The Breakdown: A Look at the Denver Broncos Schematic Philosophy
The Mike McCoy Offense
Vance Joseph is the Broncos new head coach, and he tabbed former San Diego Chargers head coach Mike McCoy as his offensive coordinator. During his time with the Chargers, McCoy’s passing game was centered around three-step timing concepts with tight end isolation routes, while multiple two-man route concepts on the backside will also feature a tight end and a running back coming out of the backfield. Expect newly-acquired running backs Jamaal Charles and Stevan Ridley to shine in that aspect on third downs.
The quarterback debacle is both the offense’s handicap and the franchise’s most noteworthy headline entering the season. Current starter Trevor Siemian posted underwhelming numbers, both at the position’s basic metrics and the advanced ones.But former head coach Gary Kubiak built the passing game on deep dropbacks that forced Siemian to rely on the arm talent and cerebral prowess he does not have.
Second-year quarterback Paxton Lynch isn’t progressing at the rate the franchise anticipated either, so whoever wins the starting battle should expect to receive aid by way of boots, play-action and specific coverage beaters.
While Kubiak built both his ground game and play-action series on outside zone, expect McCoy to incorporate more power and counter runs while maintaining those outsize zone runs that attack the perimeter. The addition of Charles and 2017 first round pick, left tackle Garett Bolles, should serve to aid the perimeter ground game and allow the former to provide incumbent running back C.J. Anderson with a threatening one-two punch. Denver is also one of the few NFL teams that keeps a fullback on the roster, so expect Andy Janovich to play a pivotal role in clearing space on those aforementioned gap scheme runs.
Adaptability on Defense
Former defensive coordinator Wade Phillips‘ 3-4 is here to stay under current defensive coordinator Joe Woods. However, Joseph has the experience coaching under a base 4-3 system, hence signaling his ability to adapt his defense if need be.
Having the talented safeties the Broncos do is beneficial to a defense, expanding on the upon the realm of possibilities. Denver’s creativity will put these safeties in man coverage duties, force them to rely on heavy coverage rotations, and run a number of blitz packages through them. Occasionally, the defense will also allow the safeties to play in dime packages on passing downs.
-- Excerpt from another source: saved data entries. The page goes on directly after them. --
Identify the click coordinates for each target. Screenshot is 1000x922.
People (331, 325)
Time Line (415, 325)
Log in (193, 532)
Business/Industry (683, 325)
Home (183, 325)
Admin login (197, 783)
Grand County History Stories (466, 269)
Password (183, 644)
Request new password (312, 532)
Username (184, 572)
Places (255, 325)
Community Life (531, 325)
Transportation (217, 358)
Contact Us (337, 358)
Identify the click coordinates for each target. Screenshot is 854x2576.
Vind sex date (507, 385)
When your defense has that type of talent on the back-end, it becomes increasingly difficult for the opposing quarterback to recognize the shifting coverage and make checks at the line to efficiently account for the blitz.
That talent in the secondary can similarly be found in one of the NFL’s most dominant group of corners consisting of Aqib Talib, Chris Harris and Bradley Roby. When you pair this collective group of talented defensive backs with an elite pass rusher (Von Miller) and two that continue to get better (Shane Ray and Derek Wolfe), the need to blitz drops at an exponential rate. Observe how efficient the Broncos can be at generating pressure without the use of the blitz. Without having to blitz further allows the defense to play straightforward coverage schemes that leave your unit less vulnerable to mishaps.
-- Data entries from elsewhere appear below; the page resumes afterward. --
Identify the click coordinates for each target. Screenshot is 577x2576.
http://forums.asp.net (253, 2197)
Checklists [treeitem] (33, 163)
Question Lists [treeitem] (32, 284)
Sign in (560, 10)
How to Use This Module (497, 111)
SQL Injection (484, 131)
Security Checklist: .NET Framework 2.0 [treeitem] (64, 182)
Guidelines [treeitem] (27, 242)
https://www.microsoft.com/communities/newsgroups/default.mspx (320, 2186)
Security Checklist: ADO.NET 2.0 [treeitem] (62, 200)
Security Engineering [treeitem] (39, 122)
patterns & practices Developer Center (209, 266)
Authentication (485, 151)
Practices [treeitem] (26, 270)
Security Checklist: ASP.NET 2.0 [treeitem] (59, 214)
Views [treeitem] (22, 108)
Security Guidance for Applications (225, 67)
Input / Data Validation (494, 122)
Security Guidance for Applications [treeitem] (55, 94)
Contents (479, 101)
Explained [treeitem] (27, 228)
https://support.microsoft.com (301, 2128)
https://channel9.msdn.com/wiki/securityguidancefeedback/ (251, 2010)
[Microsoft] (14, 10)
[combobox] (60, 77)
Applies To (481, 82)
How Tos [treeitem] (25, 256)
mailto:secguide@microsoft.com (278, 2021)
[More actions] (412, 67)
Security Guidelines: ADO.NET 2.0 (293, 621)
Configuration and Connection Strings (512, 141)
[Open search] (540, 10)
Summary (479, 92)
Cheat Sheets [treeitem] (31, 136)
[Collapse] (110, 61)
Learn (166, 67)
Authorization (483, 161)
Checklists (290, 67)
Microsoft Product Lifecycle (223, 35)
As we make our way to the conclusion, that headlined “adaptability” can cause offenses unimaginable headaches. It was not uncommon for the Broncos to send slot or second-level blitzes from the same alignments and fronts on the same series, both with different coverage rotations and coverage shells behind them. The trust the coaching staff had in the secondary became noticeable when they would leave their base front seven on the field against three-wide sets, creating a heavy box that discouraged teams from running the ball and dared them to throw into an elite plus-one for the defense. Factor in the occasional fifth or sixth pass rusher, and life for the offense often became miserable.
The Oakland Raiders are ultimately the division’s top dog, but with the Kansas City Chiefs potential quarterback conundrum and the Los Angeles Chargers lack of overall continuity, the battle for number two-and a potential Wild Card spot-are certainly up for grabs. If Denver can manage to better their 2016 quarterback production, they unquestionably have the firepower to make a run in the postseason.